Uydu görüntüleme bile kullanılıyor
Türkiye gibi çok geniş bir coğrafyada birbirinden çok farklı iklim yapılarını barındıran bir ülkede, tüm dünyanın öncelikli sorunlarından biri haline gelen iklim değişikliğinin özellikle ekonomik sonuçları sebebiyle göz ardı edilemeyeceğinin farkında olduklarını ifade eden Ölken sözlerine şöyle devam etti: “Standart ürünlerde kapsam dışı kalan fiziksel hasarlardan kaynaklanan kâr kaybı, parametrik ürünlerle ortada fiziksel bir hasar olmasa karşılanıyor. Örneğin kar yağışının beklenenin altında olması sebebiyle beklediği kadar müşteri çekemeyen bir kayak tesisinin yaşadığı finansal zarar, bu ürün sayesinde tazmin edilebiliyor. Yağış azlığı, yüksek/düşük hava sıcaklığı, mahsul verimi, rüzgâr hızı, dalga yüksekliği gibi farklı göstergelerle müşterilerimizin risklerini analiz ediyor, frekans ve miktarı hesaplıyor, bu risklerin finansal etkilerini hesapladıktan sonra riskin gerçekleşmesi durumunda belgelenmiş verilere göre müşterilerimizin zararını karşılıyoruz. Bu aşamada uydu görüntüleme dahil pek çok teknolojiden faydalanıyoruz.”

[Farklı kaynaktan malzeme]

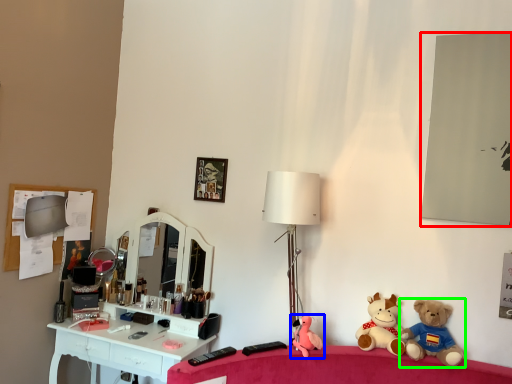 Question: Which object is positioned farthest from mirror (highlighted by a red box)? Select from toy (highlighted by a blue box) and toy (highlighted by a green box).

Choices:
 (A) toy
 (B) toy

Answer: (A) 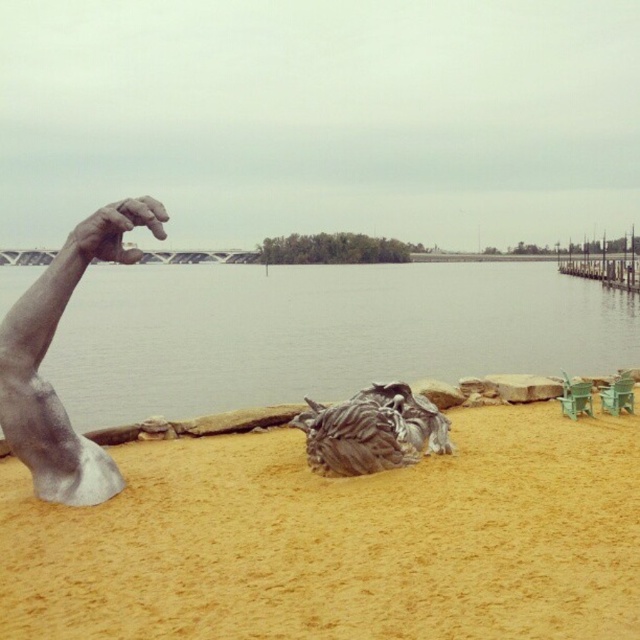 Question: Which point appears closest to the camera in this image?

Choices:
 (A) (608, 340)
 (B) (404, 460)
 (C) (618, 282)

Answer: (B)

Question: Is rough textured rock at center closer to camera compared to wooden dock at right?

Choices:
 (A) no
 (B) yes

Answer: (B)

Question: Can you confirm if yellow sand at lower center is positioned above wooden dock at right?

Choices:
 (A) no
 (B) yes

Answer: (A)

Question: Is yellow sand at lower center closer to camera compared to rough textured rock at center?

Choices:
 (A) yes
 (B) no

Answer: (A)

Question: Which object appears closest to the camera in this image?

Choices:
 (A) silver metallic hand at upper left
 (B) wooden dock at right
 (C) yellow sand at lower center
 (D) grayish-blue water at center

Answer: (C)

Question: Which is farther from the silver metallic hand at upper left?

Choices:
 (A) grayish-blue water at center
 (B) wooden dock at right
 (C) silver metallic arm at left

Answer: (B) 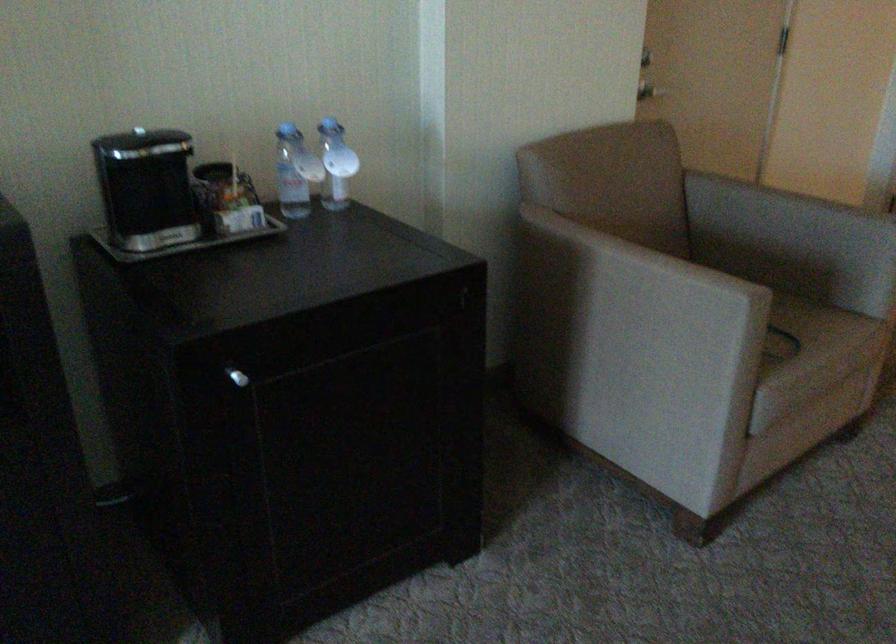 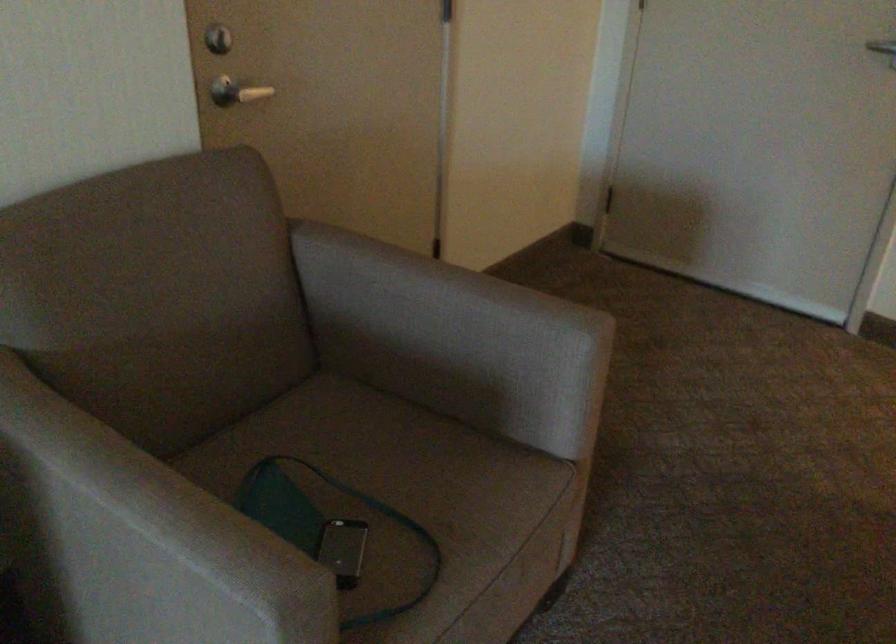 The point at (657, 75) is marked in the first image. Where is the corresponding point in the second image?

(236, 91) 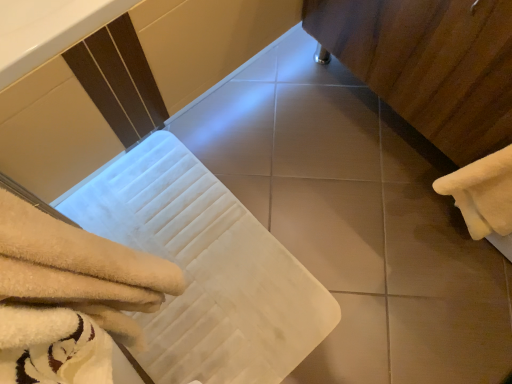 Question: Considering the relative positions of white fluffy towel at right, the 2th towel positioned from the left, and white fluffy towel at lower left, arranged as the first towel when viewed from the left, in the image provided, is white fluffy towel at right, the 2th towel positioned from the left, to the right of white fluffy towel at lower left, arranged as the first towel when viewed from the left, from the viewer's perspective?

Choices:
 (A) no
 (B) yes

Answer: (B)

Question: Can we say white fluffy towel at right, which ranks as the first towel in right-to-left order, lies outside white fluffy towel at lower left, arranged as the second towel when viewed from the right?

Choices:
 (A) no
 (B) yes

Answer: (B)

Question: Is white fluffy towel at right, the 2th towel positioned from the left, wider than white fluffy towel at lower left, arranged as the second towel when viewed from the right?

Choices:
 (A) no
 (B) yes

Answer: (A)

Question: Is white fluffy towel at lower left, arranged as the first towel when viewed from the left, at the back of white fluffy towel at right, which ranks as the first towel in right-to-left order?

Choices:
 (A) no
 (B) yes

Answer: (A)

Question: From the image's perspective, is white fluffy towel at right, the 2th towel positioned from the left, above white fluffy towel at lower left, arranged as the second towel when viewed from the right?

Choices:
 (A) yes
 (B) no

Answer: (A)

Question: Can you confirm if white fluffy towel at right, the 2th towel positioned from the left, is thinner than white fluffy towel at lower left, arranged as the second towel when viewed from the right?

Choices:
 (A) yes
 (B) no

Answer: (A)

Question: Considering the relative sizes of smooth beige tile at center and wooden cabinet at right in the image provided, is smooth beige tile at center bigger than wooden cabinet at right?

Choices:
 (A) no
 (B) yes

Answer: (A)

Question: Is the position of smooth beige tile at center more distant than that of wooden cabinet at right?

Choices:
 (A) yes
 (B) no

Answer: (A)

Question: Is smooth beige tile at center smaller than wooden cabinet at right?

Choices:
 (A) no
 (B) yes

Answer: (B)

Question: From a real-world perspective, does smooth beige tile at center sit lower than wooden cabinet at right?

Choices:
 (A) yes
 (B) no

Answer: (A)

Question: Is smooth beige tile at center not within wooden cabinet at right?

Choices:
 (A) yes
 (B) no

Answer: (A)

Question: Is smooth beige tile at center facing away from wooden cabinet at right?

Choices:
 (A) no
 (B) yes

Answer: (A)

Question: From the image's perspective, is white fluffy towel at lower left, arranged as the first towel when viewed from the left, beneath wooden cabinet at right?

Choices:
 (A) yes
 (B) no

Answer: (A)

20 milyon TL’ye ulaşması bekleniyor
Yavuz Ölken, Türkiye’de 2016 yılından bu yana bu ürünü müşterilerine sunduklarını ve özellikle enerji, inşaat ve yiyecek-içecek sektörlerinden talep aldıklarını söylerken bazı araştırmalara göre 2020 yılına kadar pazardaki parametrik teminat oranının 20 milyon TL’ye ulaşmasını beklediklerini ifade etti. Önümüzdeki dönemde hava koşullarında beklenen değişimlerin yanı sıra tazminat ödemede fiziksel hasar şartı bulunmaması ve ekspertiz süreçlerinin ortadan kalkması sebebiyle Türkiye pazarında da penetrasyonun artmasını beklediklerini sözlerine ekledi.